Day 4 Seeing names with Altair

A few questions

Why are we using Altair?

It is built on the VEGA and D3 which are fast and web based.

Grammar of Graphics: Vega-Lite

What are we not learning in this course?

Indexing, .loc[] and .iloc[]

I may not be experienced enough to understand why I should teach you these. I think they all add complexity to what we are learning in the course and we have elected to avoid it. We will use reset_index() a lot. I think MultiIndex features create complication. I have also elected to use .filter() instead of .loc[] because I like it.

Virtual Environments

Virtual Environments appear to be an important tool as you continue to use Python. We will not be teaching these or supporting these in our course.

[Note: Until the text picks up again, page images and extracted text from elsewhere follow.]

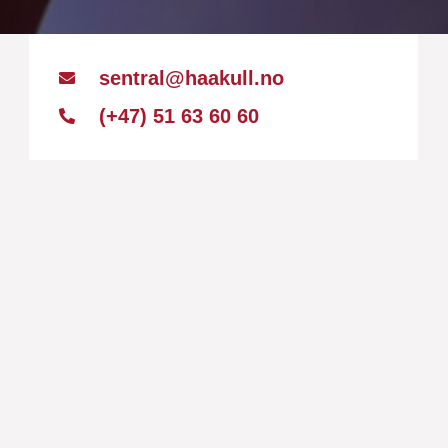
sentral@haakull.no
(+47) 51 63 60 60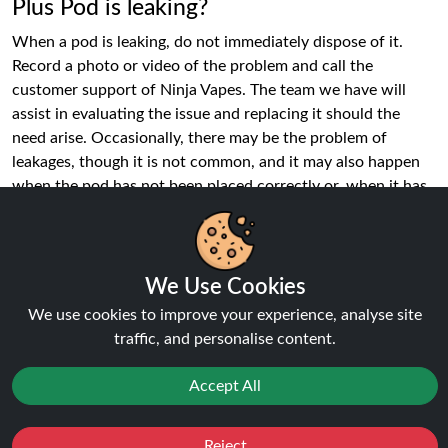
Plus Pod is leaking?
When a pod is leaking, do not immediately dispose of it.
Record a photo or video of the problem and call the
customer support of Ninja Vapes. The team we have will
assist in evaluating the issue and replacing it should the
need arise. Occasionally, there may be the problem of
leakages, though it is not common, and it may also happen
when the pod has not been placed correctly or, when it has
been damaged during shipping. Early reporting will
guarantee that you keep on vaping.
What nicotine strength are Hayati Pro
We Use Cookies
Max Plus Pods?
We use cookies to improve your experience, analyse site
In every Hayati Pro Max Plus Pod, the nicotine salts are
traffic, and personalise content.
20mg, which hits a nice yet satiating throat. Nicotine salts
are created to be quickly absorbed and inhaled more easily
Accept All
than regular freebase nicotine. This makes the pods the best
to users who desire a consistent delivery of nicotine but
Reject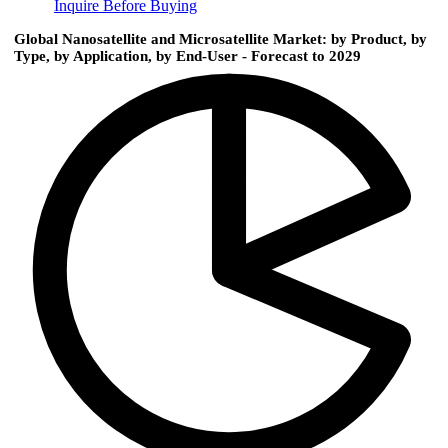
Inquire Before Buying
Global Nanosatellite and Microsatellite Market: by Product, by
Type, by Application, by End-User - Forecast to 2029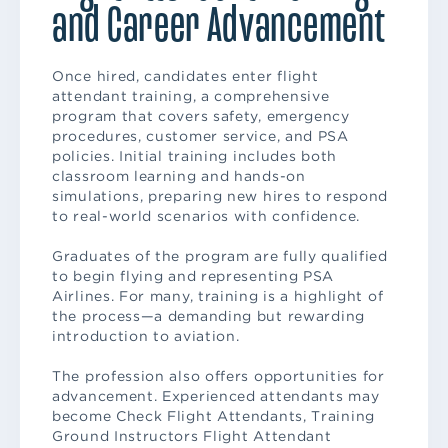
and Career Advancement
Once hired, candidates enter flight
attendant training, a comprehensive
program that covers safety, emergency
procedures, customer service, and PSA
policies. Initial training includes both
classroom learning and hands-on
simulations, preparing new hires to respond
to real-world scenarios with confidence.
Graduates of the program are fully qualified
to begin flying and representing PSA
Airlines. For many, training is a highlight of
the process—a demanding but rewarding
introduction to aviation.
The profession also offers opportunities for
advancement. Experienced attendants may
become Check Flight Attendants, Training
Ground Instructors Flight Attendant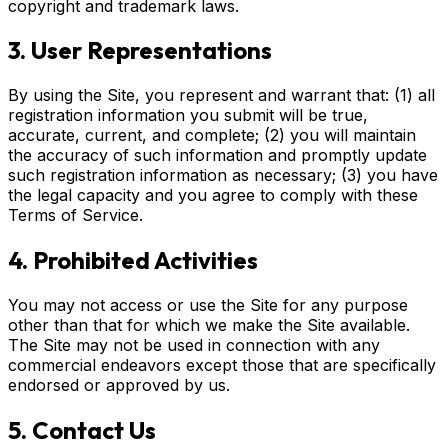
copyright and trademark laws.
3. User Representations
By using the Site, you represent and warrant that: (1) all
registration information you submit will be true,
accurate, current, and complete; (2) you will maintain
the accuracy of such information and promptly update
such registration information as necessary; (3) you have
the legal capacity and you agree to comply with these
Terms of Service.
4. Prohibited Activities
You may not access or use the Site for any purpose
other than that for which we make the Site available.
The Site may not be used in connection with any
commercial endeavors except those that are specifically
endorsed or approved by us.
5. Contact Us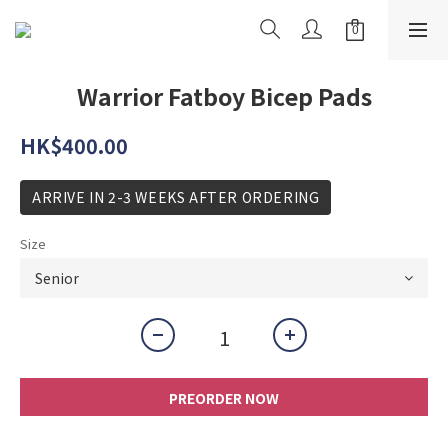
Warrior Fatboy Bicep Pads
HK$400.00
ARRIVE IN 2-3 WEEKS AFTER ORDERING
Size
PREORDER NOW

matplotlib (and any tool leveraging it)

It feels old, has a bad api, and isn’t declarative.

Why does this feel hard?

Because learning new tools is almost always confusing. I want to make sure you don’t drown, but I also don’t want you to think that you get a floaty for the rest of your life.

Class Activity

Get your files and folders setup to start working on the project.

  • data_science_programming > birth_names >
    • names.py
    • names.md
    • notes.md
    • data.csv (just in case the internet is down)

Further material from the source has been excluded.